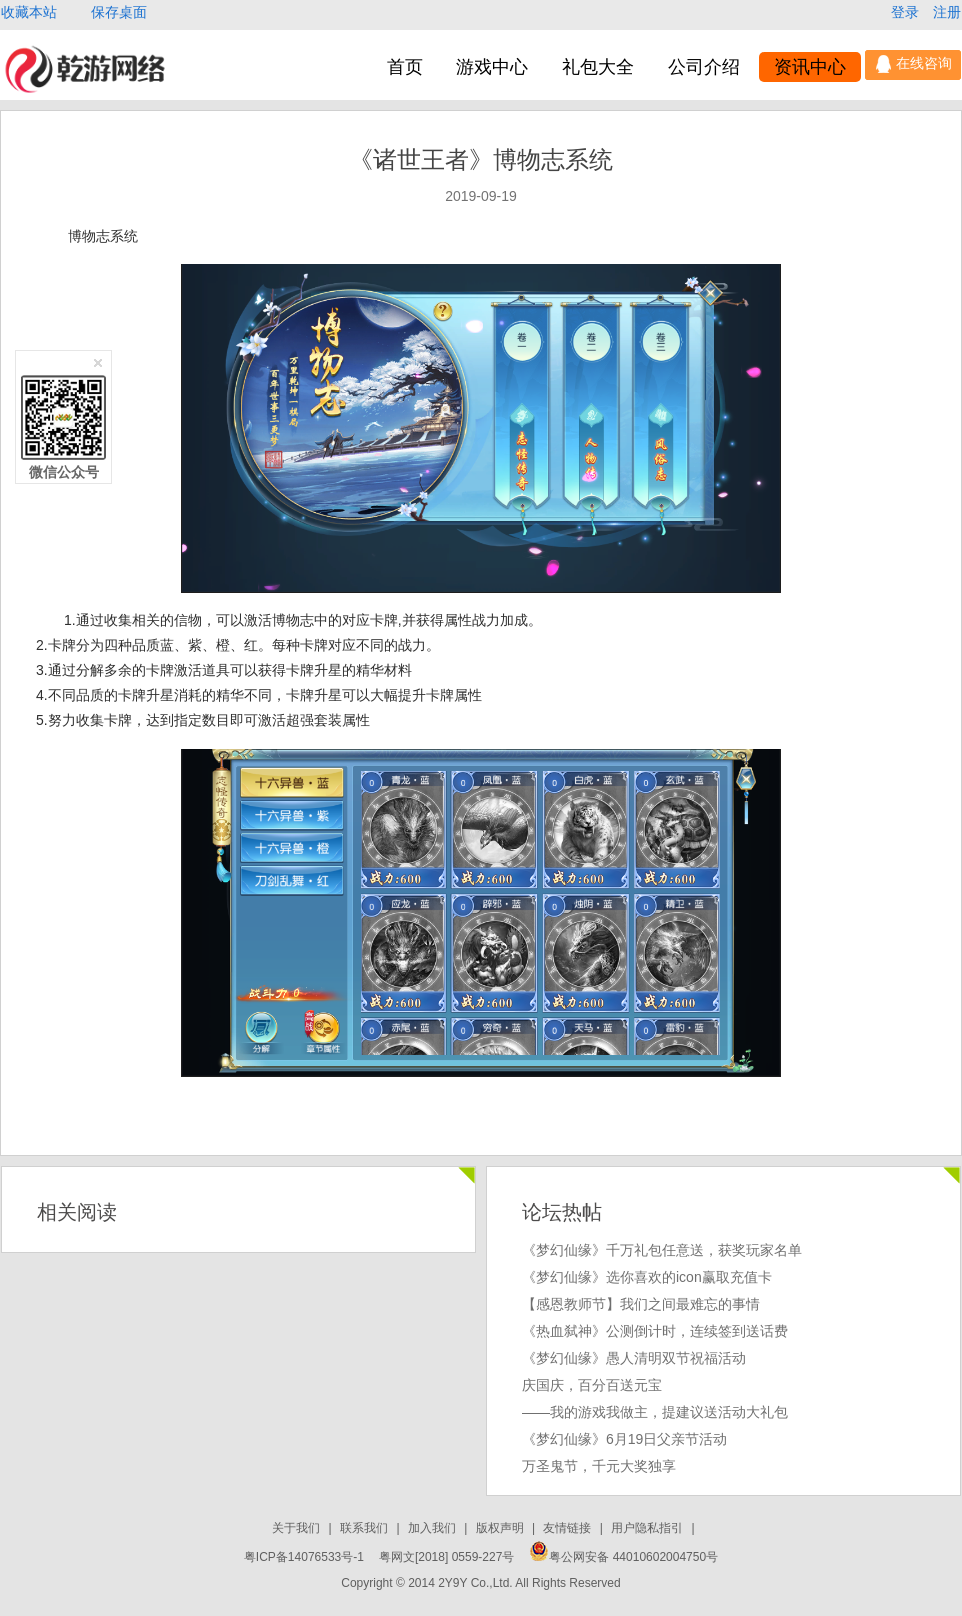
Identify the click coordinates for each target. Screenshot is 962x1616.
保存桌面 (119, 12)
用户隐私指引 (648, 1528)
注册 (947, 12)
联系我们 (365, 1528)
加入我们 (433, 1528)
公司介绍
☆ ☆ ☆ ☆ ☆
▸ Problem to work on: Please, without any pictures, retype the records exactly as they appear.

▸ Answer to this task:
Identify the click coordinates for each target. Screenshot is 962x1616.
保存桌面 (119, 12)
用户隐私指引 (648, 1528)
注册 (947, 12)
联系我们 (365, 1528)
加入我们 (433, 1528)
公司介绍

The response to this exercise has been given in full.